Client margin for OTC option contracts shall be determined based on the following categories:

  1. For acceptable institutions, as defined in the General Notes and Definitions to Form 1, no margin is required.
  2. For acceptable counterparties or regulated entities, as defined in the General Notes and Definitions to Form 1, margin will be determined based on the market deficiency (marked to market) of the option position.
  3. Margin will be required for all other clients and calculated in the same manner as noted in (4) above. Adequate margin for a client short OTC option contract consists of: (1) the deposit of the underlying interest in negotiable form in the client margin account. (2) the deposit of an escrow receipt, or (3) the deposit of a put guarantee letter. If inadequate or insufficient margin is deposited by the client, then the Dealer must provide the deficiency out of its own capital. Short options must be written in client margin accounts with proper agreements in place.
  1. Are offsets for OTC options allowed?

For purposes of hedging OTC option contracts, the offset would be allowed in the same manner as is outlined by IIROC for exchange-traded options, provided that the underlying securities are the same.

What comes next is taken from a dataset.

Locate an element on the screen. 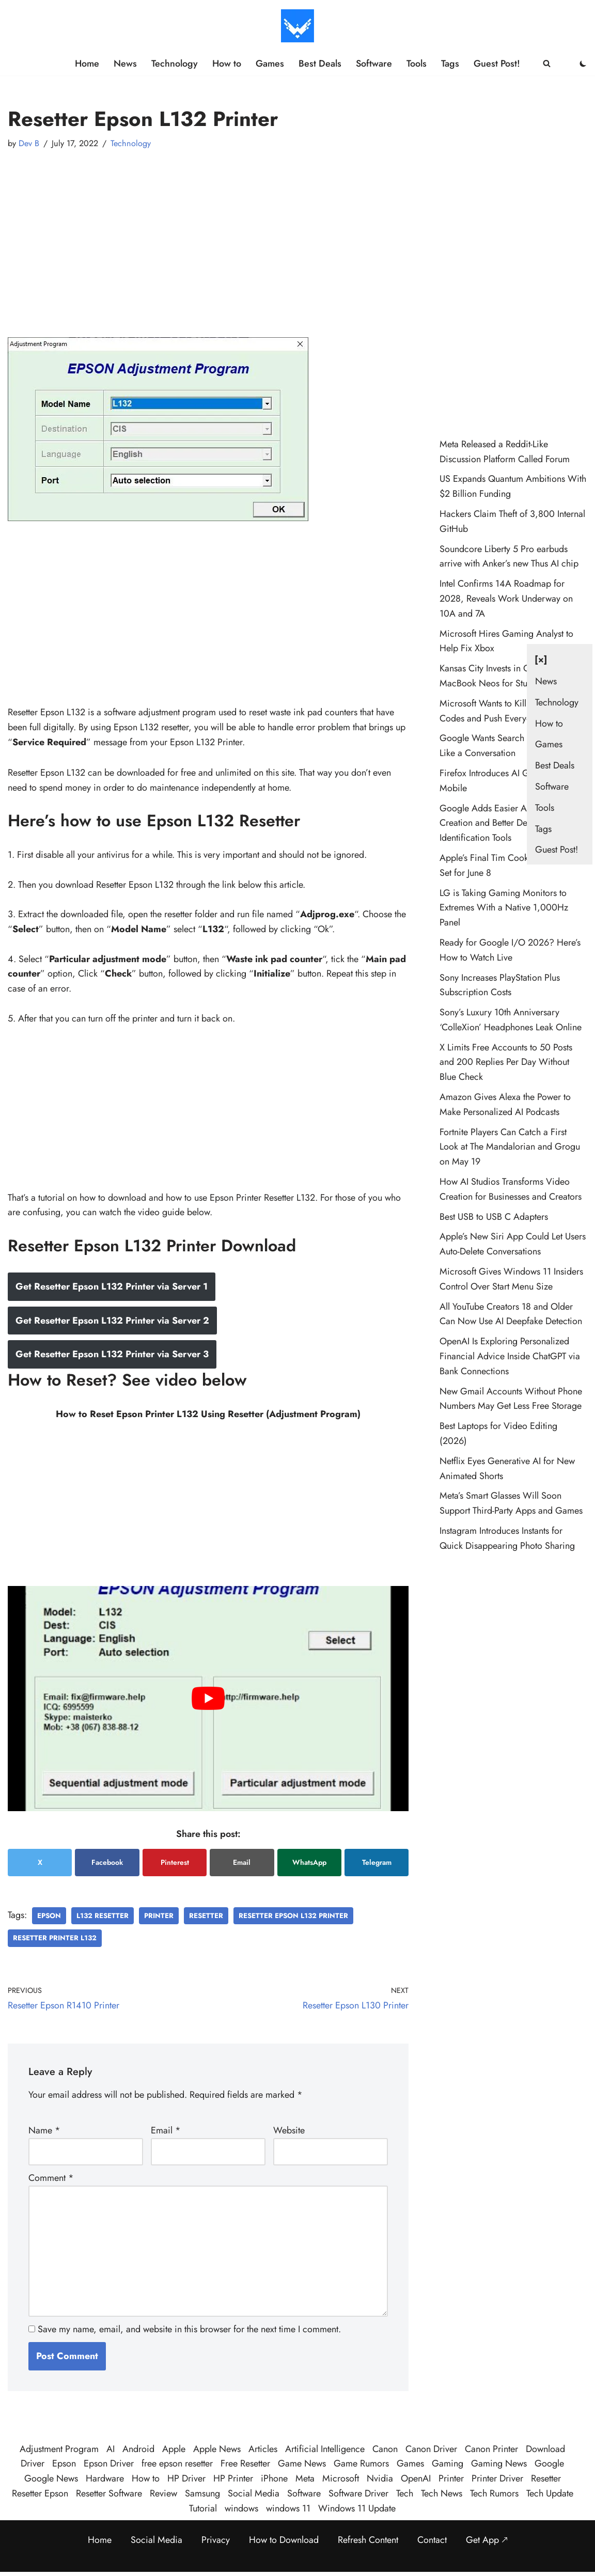 This screenshot has height=2576, width=595. Canon [Canon (28 items)] is located at coordinates (385, 2449).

In the case of spreads involving European exercise over-the-counter options:

  • a margin offset is permitted where the spread consists of long and short European exercise option contracts with the same expiration date, and
  • a margin offset is permitted where the spread consists of a short European exercise option and long American exercise option, however
  • a margin offset is not permitted where the spread consists of a long European exercise option and a short American exercise option.
  1. Applicable Rules

IIROC Rules this Guidance Note relates to:

  • Rule 5200,
  • Rule 5300, and
  • Rule 5700.
  1. Previous Guidance Note

This Guidance Note replaces C-89 - Over-the-Counter (OTC) Option Contracts.

  1. Related documents

This Guidance Note was published under Notice 21-0190 - IIROC Rules, Form 1 and Guidance.